Personal information
- Date of birth: 22 December 1984 (age 40)
- Place of birth: Arnprior, Ontario, Canada
- Height: 5 ft 7 in (1.70 m)
- Position(s): Striker

Youth career
- 2005–2007: Toronto Varsity Blues

Senior career*
- Years: Team / Apps / (Gls)
- 2006: Italia Shooters / 10 / (1)
- 2007: Canadian Lions / 22 / (15)
- 2008: Rochester Rhinos / 13 / (0)
- 2009: Serbian White Eagles / 3 / (0)

= Evan Milward =

Canadian former soccer player (born 1984)

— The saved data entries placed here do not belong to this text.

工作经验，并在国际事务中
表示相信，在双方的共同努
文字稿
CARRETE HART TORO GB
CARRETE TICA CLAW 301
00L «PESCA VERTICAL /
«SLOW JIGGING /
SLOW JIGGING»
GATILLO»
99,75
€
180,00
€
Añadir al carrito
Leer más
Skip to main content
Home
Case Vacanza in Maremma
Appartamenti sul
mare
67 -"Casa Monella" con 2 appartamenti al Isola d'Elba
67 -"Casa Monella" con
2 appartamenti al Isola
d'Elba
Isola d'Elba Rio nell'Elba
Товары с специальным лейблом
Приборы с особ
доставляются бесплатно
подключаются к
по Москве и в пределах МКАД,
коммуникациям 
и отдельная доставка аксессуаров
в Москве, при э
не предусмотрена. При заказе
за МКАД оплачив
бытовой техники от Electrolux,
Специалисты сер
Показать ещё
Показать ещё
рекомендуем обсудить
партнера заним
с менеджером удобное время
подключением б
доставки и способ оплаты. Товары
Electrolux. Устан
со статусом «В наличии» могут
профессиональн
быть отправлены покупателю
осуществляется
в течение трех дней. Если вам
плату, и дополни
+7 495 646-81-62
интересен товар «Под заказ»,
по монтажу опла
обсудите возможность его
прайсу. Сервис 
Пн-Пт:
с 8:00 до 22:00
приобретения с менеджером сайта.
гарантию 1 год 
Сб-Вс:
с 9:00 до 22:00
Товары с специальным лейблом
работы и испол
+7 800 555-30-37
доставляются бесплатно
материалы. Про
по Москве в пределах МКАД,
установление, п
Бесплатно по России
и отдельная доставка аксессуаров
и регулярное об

Evan Milward (born December 22, 1984) is a Canadian former soccer player who played in the Canadian Soccer League and the USL First Division.

==Career==
Milward began playing soccer at the college level for the Toronto Varsity Blues, and was named to the 2nd All-Canadian team in 2006. During his tenure at Toronto he completed a degree in Fine Art and History. In 2006, he began his professional career by signing with Italia Shooters of the Canadian Soccer League. He made his debut for the club on May 19, 2006 in a match against Serbian White Eagles. For the 2007 season he was transferred to division rivals the Canadian Lions, where he registered 15 goals making him the club's leading scorer. He helped the Scarborough side clinch a postseason berth by finishing fourth in the International Division. He was also selected for the CSL All Star match and played with the International Division All-Star team.

After unsuccessful trial with Swansea City F.C. he went abroad to the United States to sign with the Rochester Rhinos of the USL First Division. During his tenure with Rochester he played in 13 matches. In 2008, he returned to the CSL to sign with the Serbian White Eagles and made his debut on May 22, 2009 against Portugal FC.